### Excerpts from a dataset
------------------------------------------------------------
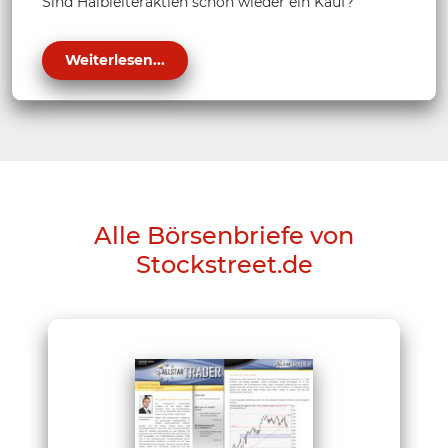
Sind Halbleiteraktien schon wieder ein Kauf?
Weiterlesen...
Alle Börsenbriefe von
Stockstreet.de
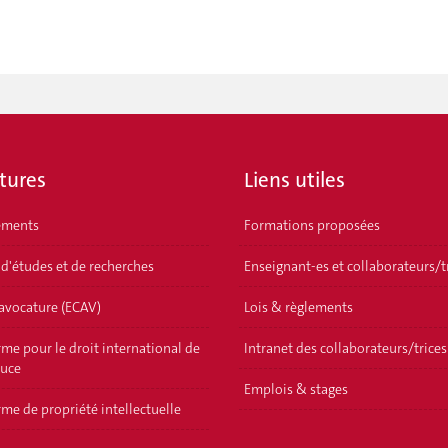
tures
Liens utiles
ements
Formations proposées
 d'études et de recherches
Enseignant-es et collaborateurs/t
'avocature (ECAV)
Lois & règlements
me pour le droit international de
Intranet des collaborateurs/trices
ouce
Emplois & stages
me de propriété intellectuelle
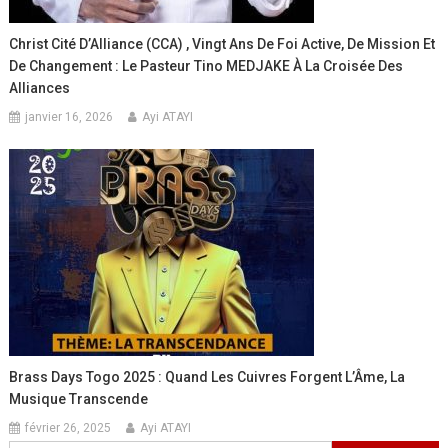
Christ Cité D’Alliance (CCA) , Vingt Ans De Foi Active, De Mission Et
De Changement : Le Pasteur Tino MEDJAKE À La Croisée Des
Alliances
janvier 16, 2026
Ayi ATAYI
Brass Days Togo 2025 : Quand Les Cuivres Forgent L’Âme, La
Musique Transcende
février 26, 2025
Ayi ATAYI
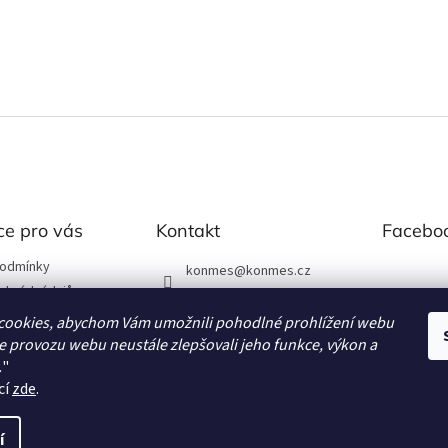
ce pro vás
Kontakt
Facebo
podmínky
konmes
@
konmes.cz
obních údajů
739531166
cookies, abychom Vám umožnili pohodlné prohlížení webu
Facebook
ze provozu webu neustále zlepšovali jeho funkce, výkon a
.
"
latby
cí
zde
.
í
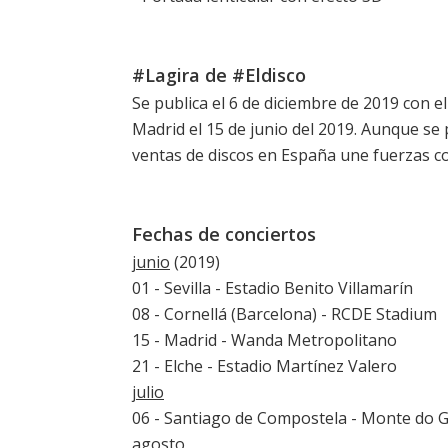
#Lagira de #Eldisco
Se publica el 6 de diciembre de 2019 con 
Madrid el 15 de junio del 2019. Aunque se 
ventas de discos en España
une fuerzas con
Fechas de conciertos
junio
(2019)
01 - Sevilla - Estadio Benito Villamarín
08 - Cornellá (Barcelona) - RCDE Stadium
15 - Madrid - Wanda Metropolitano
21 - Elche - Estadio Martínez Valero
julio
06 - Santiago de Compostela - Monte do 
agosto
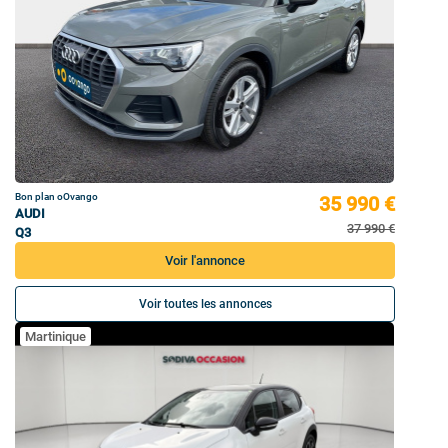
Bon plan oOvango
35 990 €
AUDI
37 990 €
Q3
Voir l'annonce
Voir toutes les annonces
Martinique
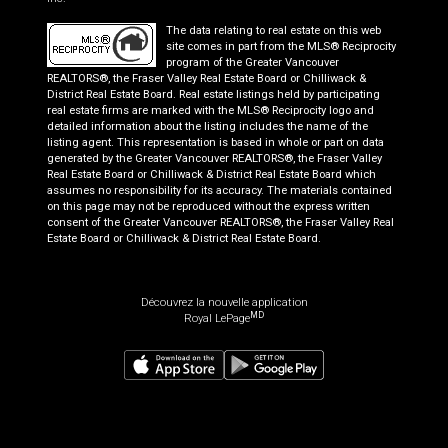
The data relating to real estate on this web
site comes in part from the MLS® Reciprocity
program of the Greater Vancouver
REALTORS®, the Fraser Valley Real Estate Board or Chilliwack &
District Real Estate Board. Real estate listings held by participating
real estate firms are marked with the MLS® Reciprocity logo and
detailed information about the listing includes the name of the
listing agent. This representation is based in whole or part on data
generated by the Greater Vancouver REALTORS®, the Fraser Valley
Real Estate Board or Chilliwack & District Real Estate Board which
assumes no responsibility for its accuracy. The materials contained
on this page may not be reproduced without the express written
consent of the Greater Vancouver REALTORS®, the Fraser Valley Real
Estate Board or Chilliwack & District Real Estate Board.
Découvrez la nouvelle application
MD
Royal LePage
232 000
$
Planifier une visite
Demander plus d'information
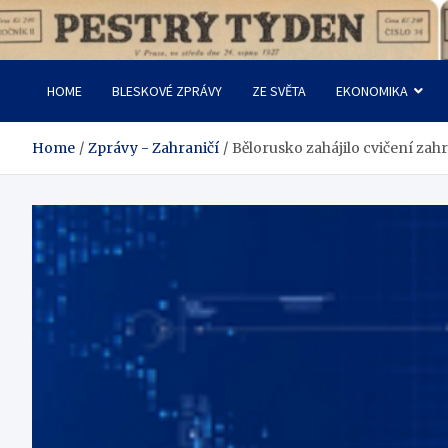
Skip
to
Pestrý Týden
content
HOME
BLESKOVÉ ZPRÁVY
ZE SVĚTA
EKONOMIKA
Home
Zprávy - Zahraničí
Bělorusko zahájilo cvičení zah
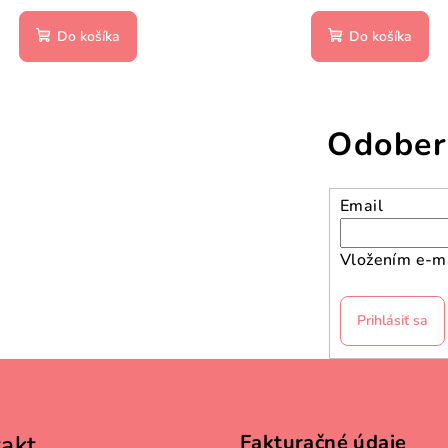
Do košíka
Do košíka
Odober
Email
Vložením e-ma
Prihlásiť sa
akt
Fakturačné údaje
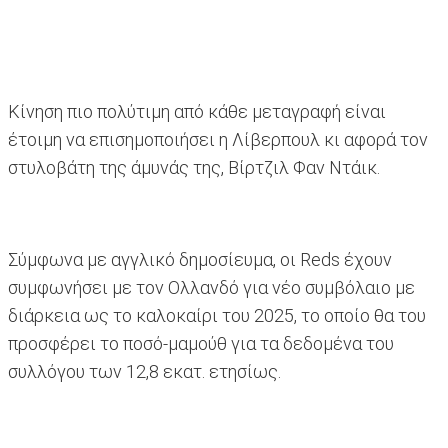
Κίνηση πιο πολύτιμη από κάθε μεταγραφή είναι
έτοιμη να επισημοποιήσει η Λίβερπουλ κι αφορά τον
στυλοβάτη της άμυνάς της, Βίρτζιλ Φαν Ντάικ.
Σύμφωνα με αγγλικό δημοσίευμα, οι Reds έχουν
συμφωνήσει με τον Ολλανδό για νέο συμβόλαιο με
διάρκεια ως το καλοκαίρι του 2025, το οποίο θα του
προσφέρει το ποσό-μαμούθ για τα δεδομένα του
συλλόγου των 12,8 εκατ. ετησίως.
------------------------------------------------------------
### Problem statement
Where does "Board" appear in the records above? Copy each line that holds it.

### Answer for this exercise
REALTORS®, the Fraser Valley Real Estate Board or Chilliwack &
District Real Estate Board. Real estate listings held by participating
Real Estate Board or Chilliwack & District Real Estate Board which
Estate Board or Chilliwack & District Real Estate Board.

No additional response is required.